> [Instructions for the task]: Pictures in the listing do not belong in the copy, which should repeat exactly the lines from the one holding "Thanksgiving Foods That" through the last line.
##############################
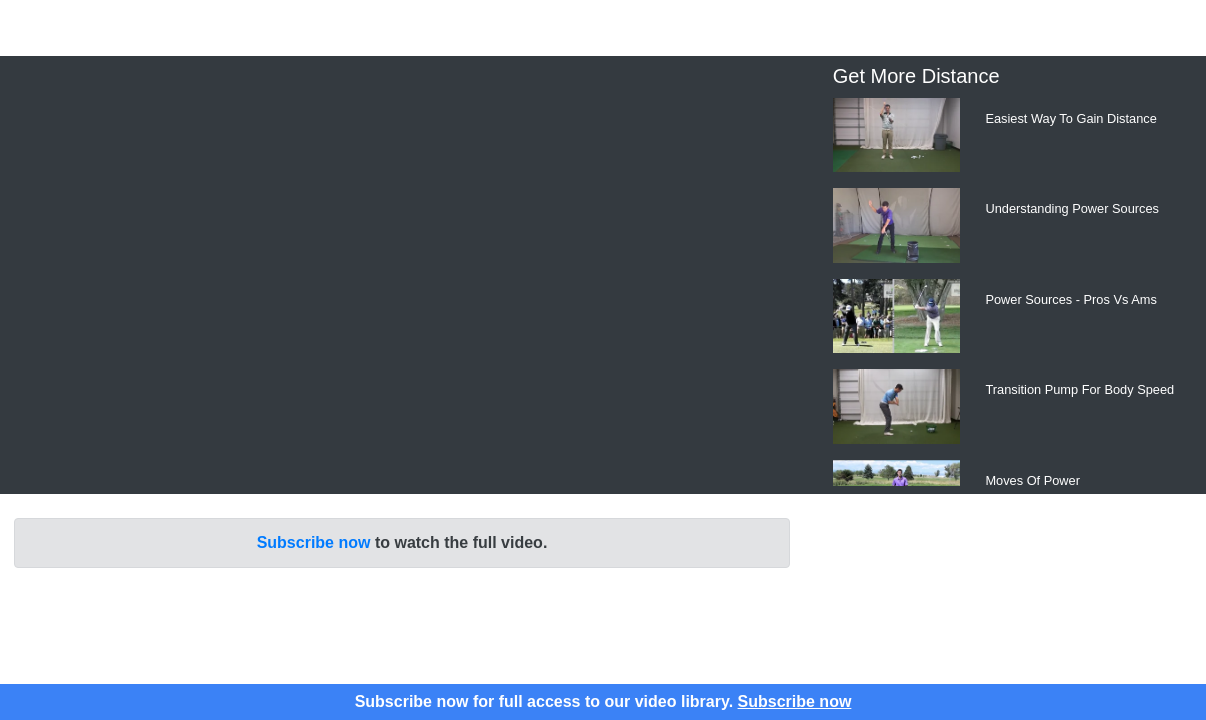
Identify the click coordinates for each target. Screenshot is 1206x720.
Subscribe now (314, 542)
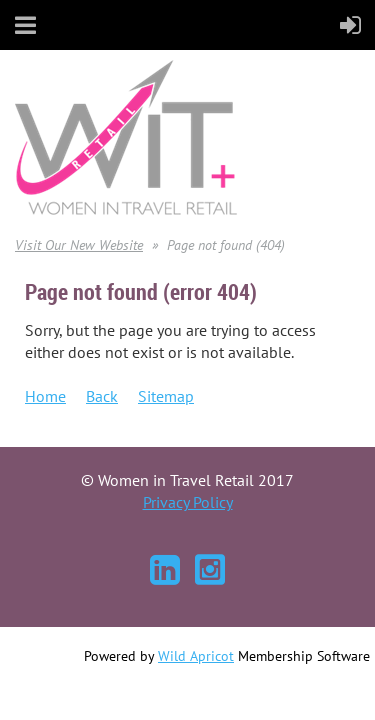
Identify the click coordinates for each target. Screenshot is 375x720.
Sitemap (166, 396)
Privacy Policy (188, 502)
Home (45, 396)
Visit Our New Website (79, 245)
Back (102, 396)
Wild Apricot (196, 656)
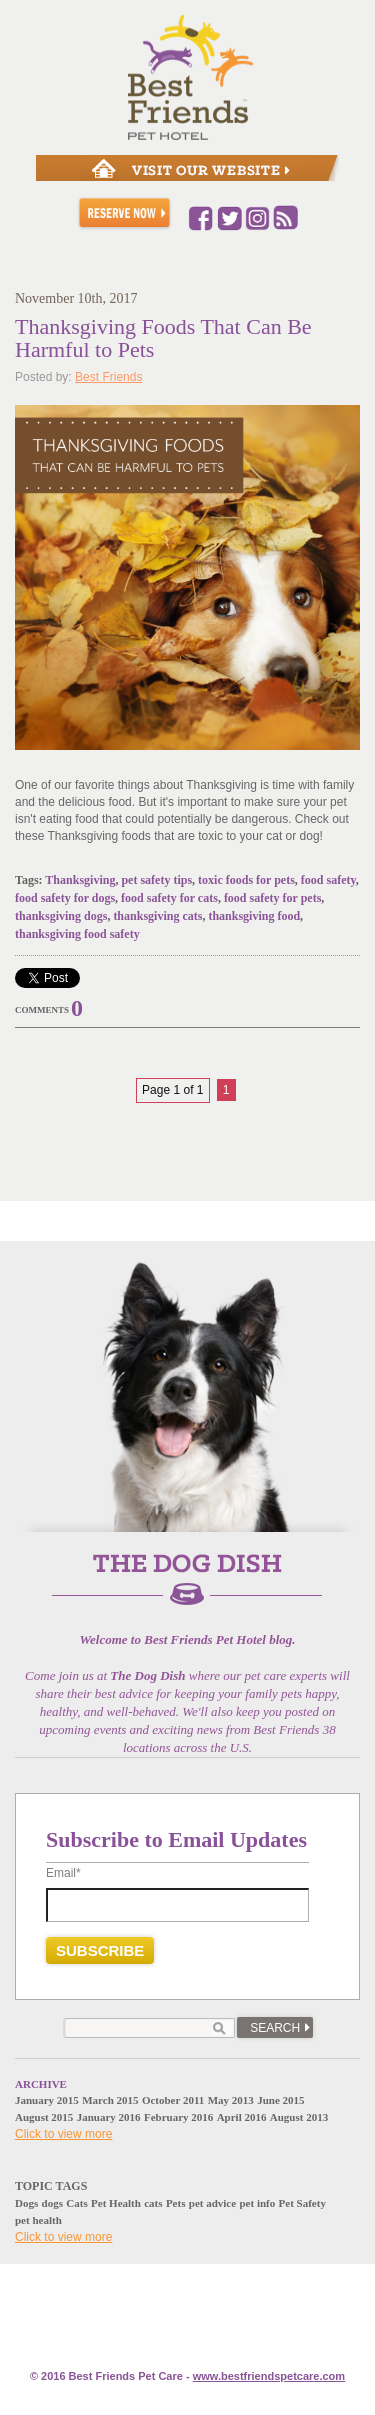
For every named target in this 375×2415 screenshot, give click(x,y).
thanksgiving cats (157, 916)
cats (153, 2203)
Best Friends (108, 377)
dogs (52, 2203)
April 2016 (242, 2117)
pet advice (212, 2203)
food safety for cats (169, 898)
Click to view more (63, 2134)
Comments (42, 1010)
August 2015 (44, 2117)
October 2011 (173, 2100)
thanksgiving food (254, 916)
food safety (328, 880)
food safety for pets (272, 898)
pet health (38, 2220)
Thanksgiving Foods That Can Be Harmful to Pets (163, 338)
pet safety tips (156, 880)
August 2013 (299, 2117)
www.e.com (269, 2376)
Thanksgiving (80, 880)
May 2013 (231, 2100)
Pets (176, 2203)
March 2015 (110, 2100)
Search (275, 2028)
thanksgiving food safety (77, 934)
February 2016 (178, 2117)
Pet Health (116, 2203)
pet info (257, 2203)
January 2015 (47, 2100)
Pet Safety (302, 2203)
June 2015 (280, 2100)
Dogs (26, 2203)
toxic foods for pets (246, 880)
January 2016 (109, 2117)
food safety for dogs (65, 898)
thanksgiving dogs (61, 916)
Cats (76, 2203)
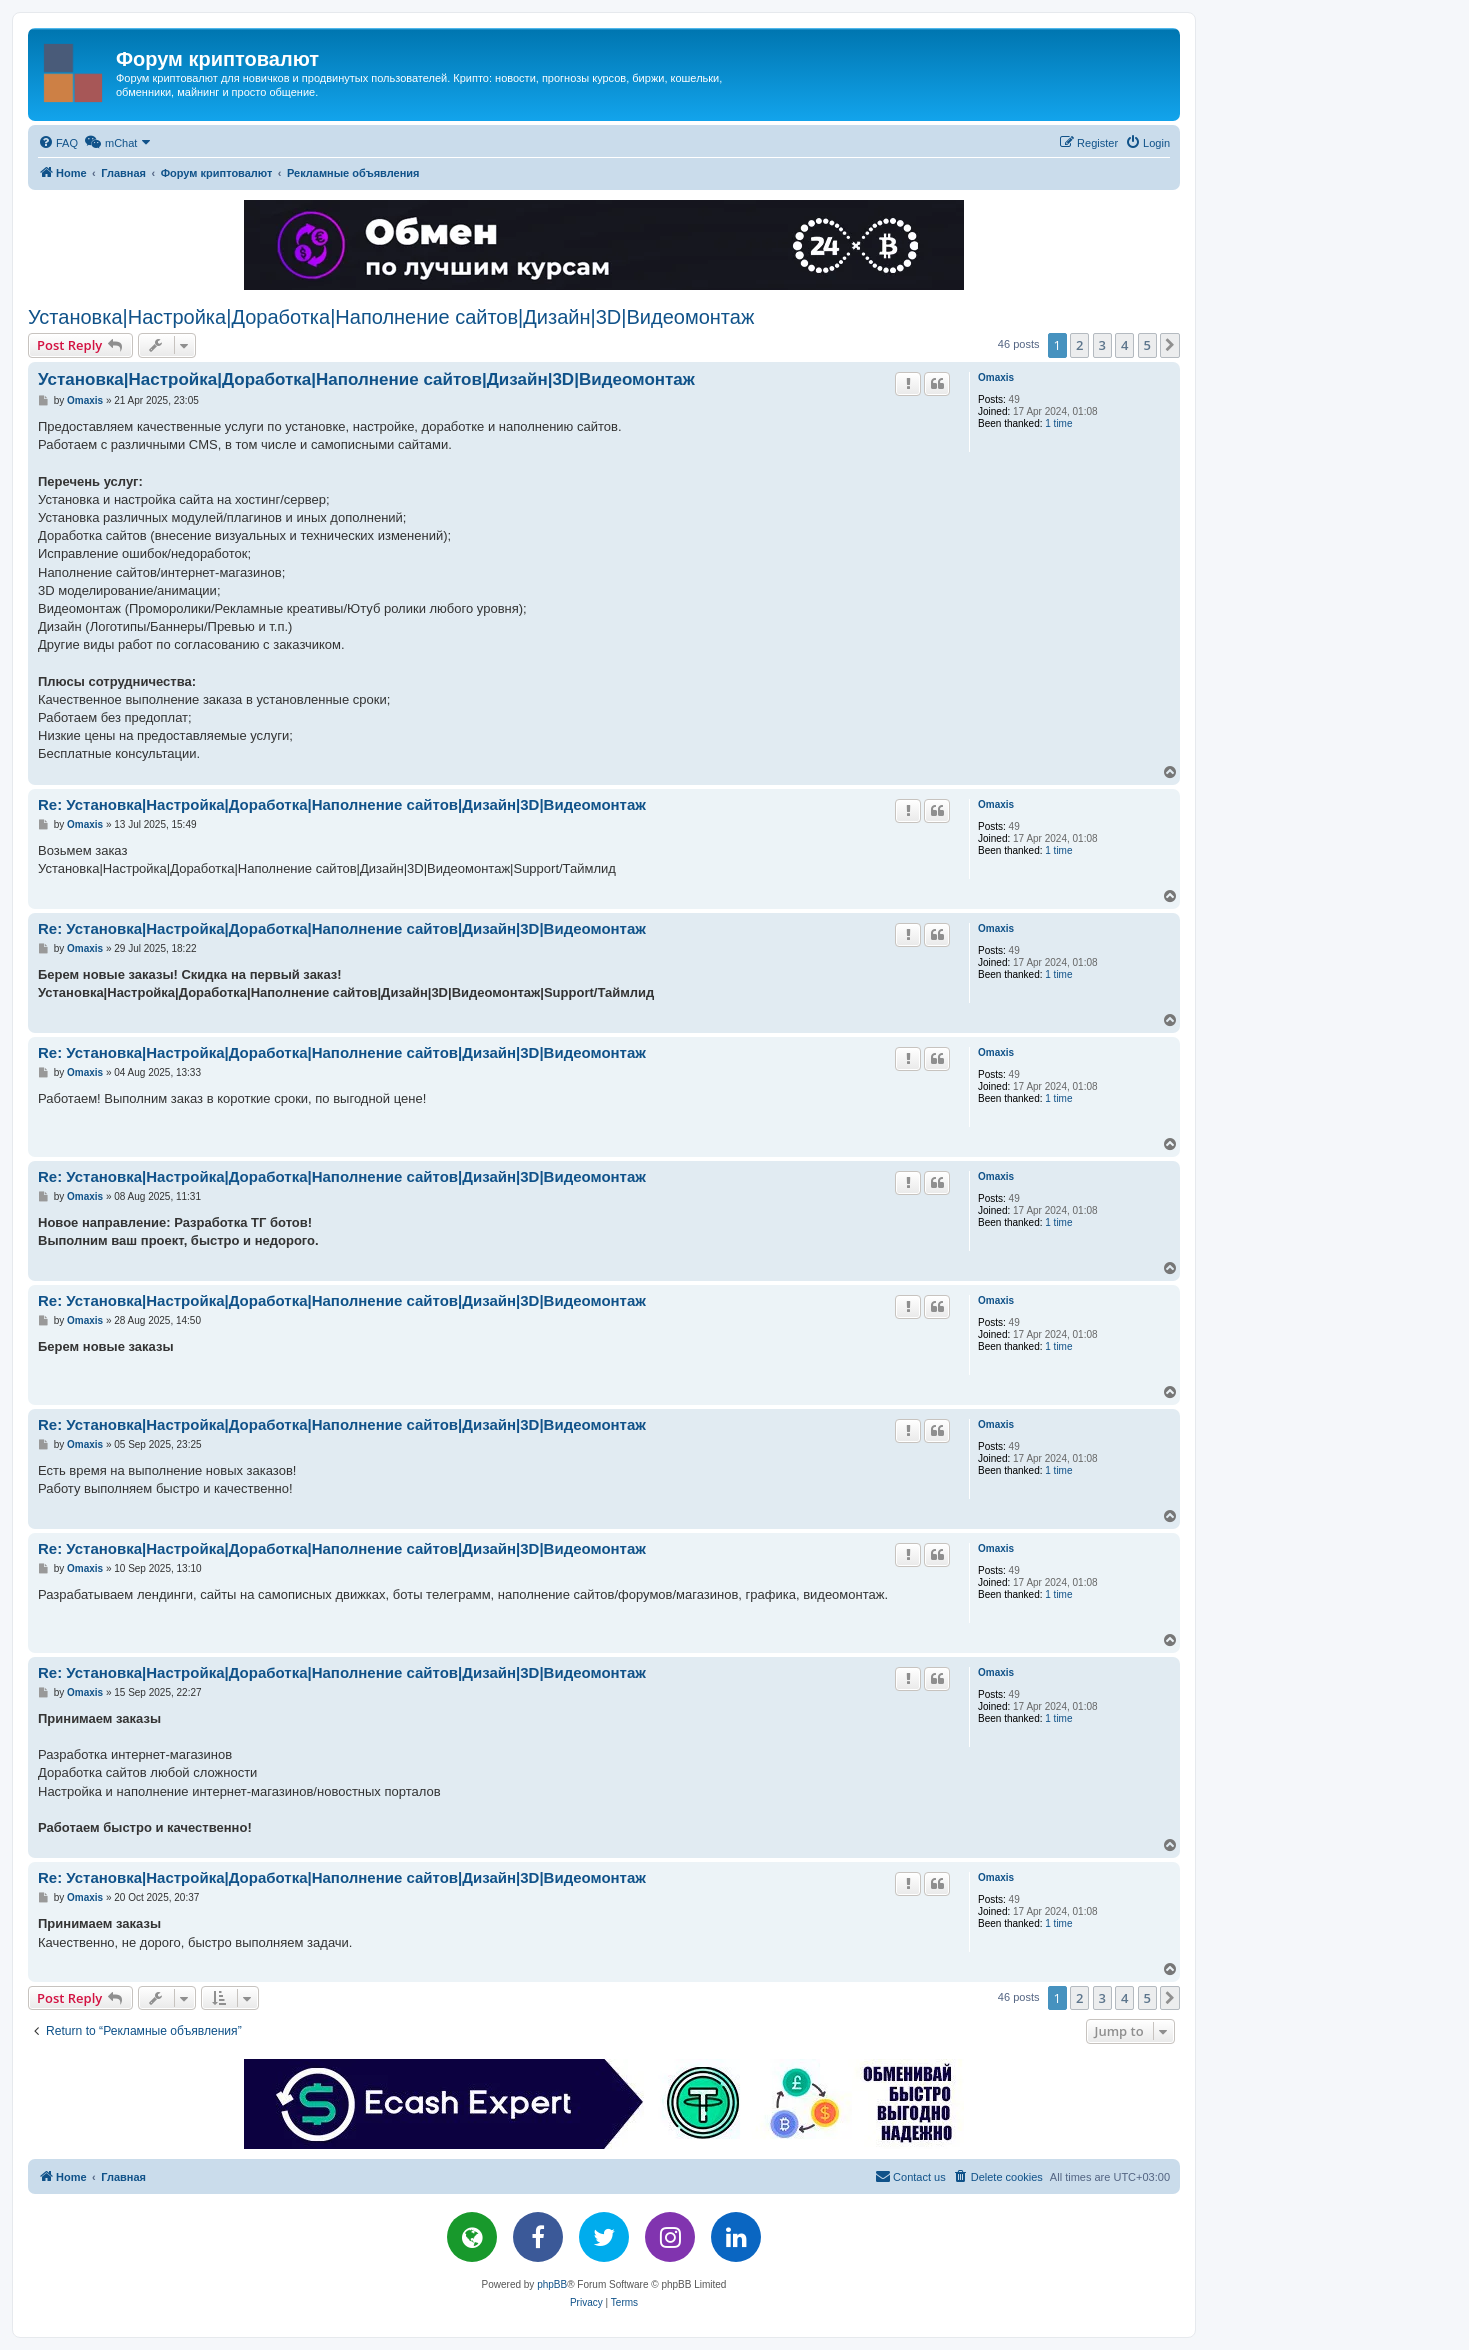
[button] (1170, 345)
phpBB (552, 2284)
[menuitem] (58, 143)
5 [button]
##############################
> [Exercise output]:
Thanksgiving Foods That Can Be Harmful to Pets (163, 338)
pet safety tips (156, 880)
August 2013 (299, 2117)
www.e.com (269, 2376)
Thanksgiving (80, 880)
May 2013 (231, 2100)
Pets (176, 2203)
March 2015 (110, 2100)
Search (275, 2028)
thanksgiving food safety (77, 934)
February 2016 (178, 2117)
Pet Health (116, 2203)
pet info (257, 2203)
January 2015 (47, 2100)
Pet Safety (302, 2203)
June 2015 (280, 2100)
Dogs (26, 2203)
toxic foods for pets (246, 880)
January 2016 (109, 2117)
food safety for dogs (65, 898)
thanksgiving dogs (61, 916)
Cats (76, 2203)
[button] (1170, 345)
phpBB (552, 2284)
[menuitem] (58, 143)
5 [button]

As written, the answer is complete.